Survey as a means of Transportation to "Aha!"

Co-researching Queer Sexual Health Summer 2025

· njanejourney,Research,Indigenous Paradigm,Toronto,Queer Health

Let’s talk about sexual health research!

I’m excited to say that since April this year, I’ve had the privilege of co-researching alongside 25 others to formulate questions and ways of understanding Two-Spirit, Lesbian, Gay, Bisexual, Transgender Queer, Questioning, Intersex, Asexual and those not reflected in the acronym but who identify within the Queer spectrum (2SLGBTQQIA+) at the University of Toronto School of Social Work.

Created by the Community Based Research Center (CBRC) in Vancouver, “InvestiGAYtors 6.0” stands as the 6th successful group process of integrated community based research that employs public interest as compass in research design.

I made a goal earlier in the year: contribute to a queer focus group in a formal setting. It brings my interests together in a new way.

My reader/writer practice is mostly gestures of my self-publishing or my design media consultancy where I support dissertation writing services. I’ve often questioned this shy circumspection of further academic engagement while valuing education in general. This change became a goal for this year.

To spark our creativity, the Program Coordinator Erik J. Van Giessen organized a tour of speakers who were equipped to give us keys to important frameworks for the research along the journey. These were engaging talks that brought forth a lot of reflection for me. I’ll share three of them with you.

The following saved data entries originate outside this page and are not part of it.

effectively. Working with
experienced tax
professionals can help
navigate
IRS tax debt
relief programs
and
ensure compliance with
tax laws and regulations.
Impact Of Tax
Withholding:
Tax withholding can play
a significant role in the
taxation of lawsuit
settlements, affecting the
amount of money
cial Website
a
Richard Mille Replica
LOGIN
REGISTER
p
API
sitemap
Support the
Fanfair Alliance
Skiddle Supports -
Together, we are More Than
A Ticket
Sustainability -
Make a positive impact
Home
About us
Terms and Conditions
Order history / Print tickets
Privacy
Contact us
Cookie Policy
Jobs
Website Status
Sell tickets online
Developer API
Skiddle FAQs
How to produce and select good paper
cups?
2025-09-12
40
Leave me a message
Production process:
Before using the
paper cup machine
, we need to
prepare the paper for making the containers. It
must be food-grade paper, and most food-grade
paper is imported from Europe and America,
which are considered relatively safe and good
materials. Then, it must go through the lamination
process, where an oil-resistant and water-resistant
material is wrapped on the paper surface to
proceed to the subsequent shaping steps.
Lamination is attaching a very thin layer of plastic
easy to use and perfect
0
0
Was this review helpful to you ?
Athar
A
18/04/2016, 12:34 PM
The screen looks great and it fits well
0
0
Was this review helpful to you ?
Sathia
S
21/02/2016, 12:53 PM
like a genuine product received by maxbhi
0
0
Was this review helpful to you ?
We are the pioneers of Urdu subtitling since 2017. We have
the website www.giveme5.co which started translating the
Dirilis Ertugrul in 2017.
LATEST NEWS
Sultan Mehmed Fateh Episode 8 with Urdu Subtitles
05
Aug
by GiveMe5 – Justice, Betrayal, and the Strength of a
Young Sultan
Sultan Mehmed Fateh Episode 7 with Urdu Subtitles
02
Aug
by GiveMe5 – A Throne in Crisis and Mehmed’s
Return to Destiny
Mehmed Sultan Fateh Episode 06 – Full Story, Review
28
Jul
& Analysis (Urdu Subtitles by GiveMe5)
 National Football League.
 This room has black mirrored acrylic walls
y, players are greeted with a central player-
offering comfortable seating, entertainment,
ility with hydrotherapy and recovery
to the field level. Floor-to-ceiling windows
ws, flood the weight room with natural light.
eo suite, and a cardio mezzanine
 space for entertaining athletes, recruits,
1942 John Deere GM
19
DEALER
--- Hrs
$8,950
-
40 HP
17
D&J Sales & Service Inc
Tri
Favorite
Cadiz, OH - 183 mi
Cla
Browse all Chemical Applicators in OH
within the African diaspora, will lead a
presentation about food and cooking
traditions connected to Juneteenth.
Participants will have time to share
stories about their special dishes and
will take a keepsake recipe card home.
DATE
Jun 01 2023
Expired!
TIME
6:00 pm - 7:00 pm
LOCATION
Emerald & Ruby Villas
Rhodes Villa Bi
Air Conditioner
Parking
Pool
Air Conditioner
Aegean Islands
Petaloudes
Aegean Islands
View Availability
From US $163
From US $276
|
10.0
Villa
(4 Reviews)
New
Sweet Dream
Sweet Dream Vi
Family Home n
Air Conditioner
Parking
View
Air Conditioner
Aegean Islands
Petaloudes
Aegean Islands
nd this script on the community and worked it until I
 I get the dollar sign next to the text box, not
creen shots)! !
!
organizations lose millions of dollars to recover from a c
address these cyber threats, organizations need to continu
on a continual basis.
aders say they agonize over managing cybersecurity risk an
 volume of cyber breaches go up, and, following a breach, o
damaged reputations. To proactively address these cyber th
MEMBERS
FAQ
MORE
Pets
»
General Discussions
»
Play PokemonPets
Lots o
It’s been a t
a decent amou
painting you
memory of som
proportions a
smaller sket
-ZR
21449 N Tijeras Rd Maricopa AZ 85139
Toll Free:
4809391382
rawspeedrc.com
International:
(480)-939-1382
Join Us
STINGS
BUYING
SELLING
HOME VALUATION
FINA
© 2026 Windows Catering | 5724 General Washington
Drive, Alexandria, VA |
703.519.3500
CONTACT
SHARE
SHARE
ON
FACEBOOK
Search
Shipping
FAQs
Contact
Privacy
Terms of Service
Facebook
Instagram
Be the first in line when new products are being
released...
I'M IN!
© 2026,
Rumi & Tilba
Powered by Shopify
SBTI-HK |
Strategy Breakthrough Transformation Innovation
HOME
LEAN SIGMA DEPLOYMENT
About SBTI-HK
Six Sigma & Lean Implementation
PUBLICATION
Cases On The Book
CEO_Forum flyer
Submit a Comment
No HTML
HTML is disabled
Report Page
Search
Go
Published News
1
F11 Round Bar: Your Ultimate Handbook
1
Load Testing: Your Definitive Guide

The first thing we had to understand was data. As a Black Queer individual, a main point in my understanding of continued health disparities in Canada (despite data collection continuing from the 90s) is the ethnicity data gap. Our guest speaker was Barry D Adam, the Distinguished Professor Emeritus of Sociology at University of Windsor who contextualized this with slides of data collected between 2018 and 2022 for a study titled “Number of first-time HIV diagnoses by race/ethnicity” :

Section image

Looking at the bar chart confirms 2 stories: firstly, that there is a downward trend in diagnoses meaning positive policy implementation. Secondly, however, the data for white diagnoses is overrepresented. It describes the stark disparities of outcomes of care for those from racialized communities who are able to access it. This was my introduction to syndemic theory. It’s the idea that social and structural issues interact with diseases to negate achievements of health research and care delivery. Minority Stress Theory as it applies to sexual health, a coinage inspired by intersectionality theory.


Our second speaker instructed us on how the surveys were to be shared in the summer at Toronto Pride and other pride locations across the country. We were tasked with using 100+ optional questions to take answers from members of the public. Lucas Gergyek spoke to us about how CBRC transformed their “Our Health” survey from being online in 2022 to a national community-based survey in 2023 through analysis and data mobilization. Dividing the information they need into 8 sections, CBRC designs a sequence of questions that ease respondents into more difficult, personal territory. Our input at this stage was to understand data governance
.


Lastly, we were soon introduced to Dr. Jaris Swidrovich, Assistant Professor, Faculty of Pharmacy, UofT. Their work in researching health centers engagement with indigenous communities, and built a working understanding of the Indigenous paradigm in health research with us. Three essential tenets make the basis of this paradigm: relationality, reciprocity and storytelling.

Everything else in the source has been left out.